The diagnosis of primary ITP is one of exclusion. Besides excluding causes of secondary ITP as described above, other causes of thrombocytopenia must be ruled out. These include but are not limited to thrombotic thrombocytopenia purpura/hemolytic uremic syndrome (TTP/HUS) and disseminated intravascular coagulation (DIC). Patients with ITP will have a normal CBC except for the presence of thrombocytopenia and normal PT/ PTT. Renal function is not impaired, and the peripheral smear is normal except for decreased number of circulating platelets. In contrast to ITP, TTP will have thrombocytopenia and anemia. Renal function is usually impaired, and the peripheral smear will have schistocytes. Patients with DIC will not only have signs of a microangiopathic hemolytic anemia, but will also have prolonged PT and PTT along with low fibrinogen levels and increased fibrin degradation products.

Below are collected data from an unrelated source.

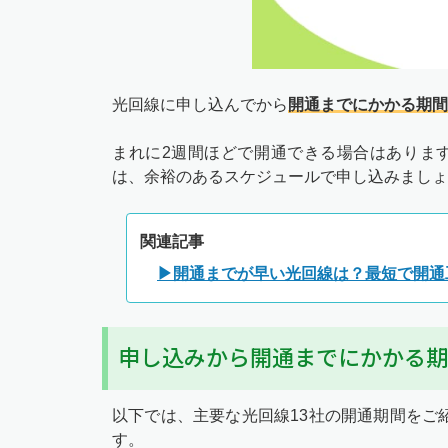
光回線に申し込んでから
開通までにかかる期間
まれに2週間ほどで開通できる場合はありま
は、余裕のあるスケジュールで申し込みましょ
関連記事
▶開通までが早い光回線は？最短で開通
申し込みから開通までにかかる期
以下では、主要な光回線13社の開通期間をご
す。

Clinically, patients typically present to the ED with signs of mucocutaneous bleeding. Patients will complain of easy bruising and the presence of symmetrical dependent petechiae and purpura. These are nonpalpable and asymptomatic. This is in contrast with patients who present with vasculitic purpura which are palpable and often symptomatic where patients may complain of prodromal itching or burning. Vasculitic purpura does not tend to be dependently distributed. Patients with ITP may present with epistaxis, gingival bleeding or menorrhagia. Gastrointestinal bleeding, hematuria, and intracranial hemorrhage are rare and are typically seen in older patients with severe (<10,000 /μL) thrombocytopenia. Patients otherwise are well with no other signs of systemic illness, the presence of which such as fevers, weight loss, or joint pains should begin an investigation into an underlying disease that may cause secondary ITP.

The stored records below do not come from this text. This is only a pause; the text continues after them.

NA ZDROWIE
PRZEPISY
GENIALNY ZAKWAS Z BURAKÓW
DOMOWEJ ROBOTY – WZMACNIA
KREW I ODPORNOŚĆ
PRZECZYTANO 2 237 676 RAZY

Patients will have a normal CBC except for thrombocytopenia, a normal peripheral smear, and PT/PTT. There are limited data correlating clinical presentation with platelet count, most of which are derived from patients who have thrombocytopenia secondary to chemotherapy-induced marrow suppression. Unlike patients with chemo-induced thrombocytopenia, patients with ITP actually tend to have increased production of platelets and therefore are less symptomatic at similar platelet counts. In fact most patients who present to the ED will have platelet counts less than 10,000 /μL.
In general, treatment is not necessary for platelet counts greater than 30,000-50,000/μL. Treatment is usually begun once the platelet count drops to <30,000 μL. In adults, treatment begins with prednisone at a dose of 1-1.5 mg/kg/d. Anti-D immune globulin can be considered in Rh-positive patients instead of prednisone, although it is more expensive. If a patient presents with severe bleeding (intracranial hemorrhage, gastrointestinal bleeding) or is in need of emergency surgery, then intravenous methylprednisolone at a dose of 30 mg/kg/day (max 1 gm/day) along with intravenous immune globulin (1 gm/kg/d) should be administered. Platelets can be transfused, and if required, should be given in a dose two to three times the usual amount infused. Other treatments that can be considered include vincristine, splenectomy, and plasmapheresis.

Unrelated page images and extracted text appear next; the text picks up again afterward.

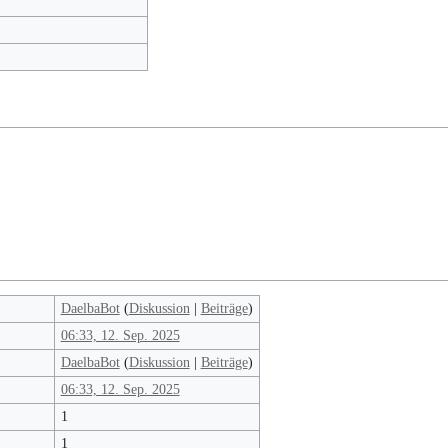
DaelbaBot
(
Diskussion
|
Beiträge
)
06:33, 12. Sep. 2025
DaelbaBot
(
Diskussion
|
Beiträge
)
06:33, 12. Sep. 2025
1
1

Treatment in children is a bit more controversial, and may include observation, oral prednisone at the same or higher doses, intravenous immune globulin, and anti-D immune globulin. Significant relapses in adults are generally treated with splenectomy. In children, splenectomy is deferred as long as possible for fear of development of bacterial sepsis. It goes without saying that hematology should be consulted for all cases of ITP.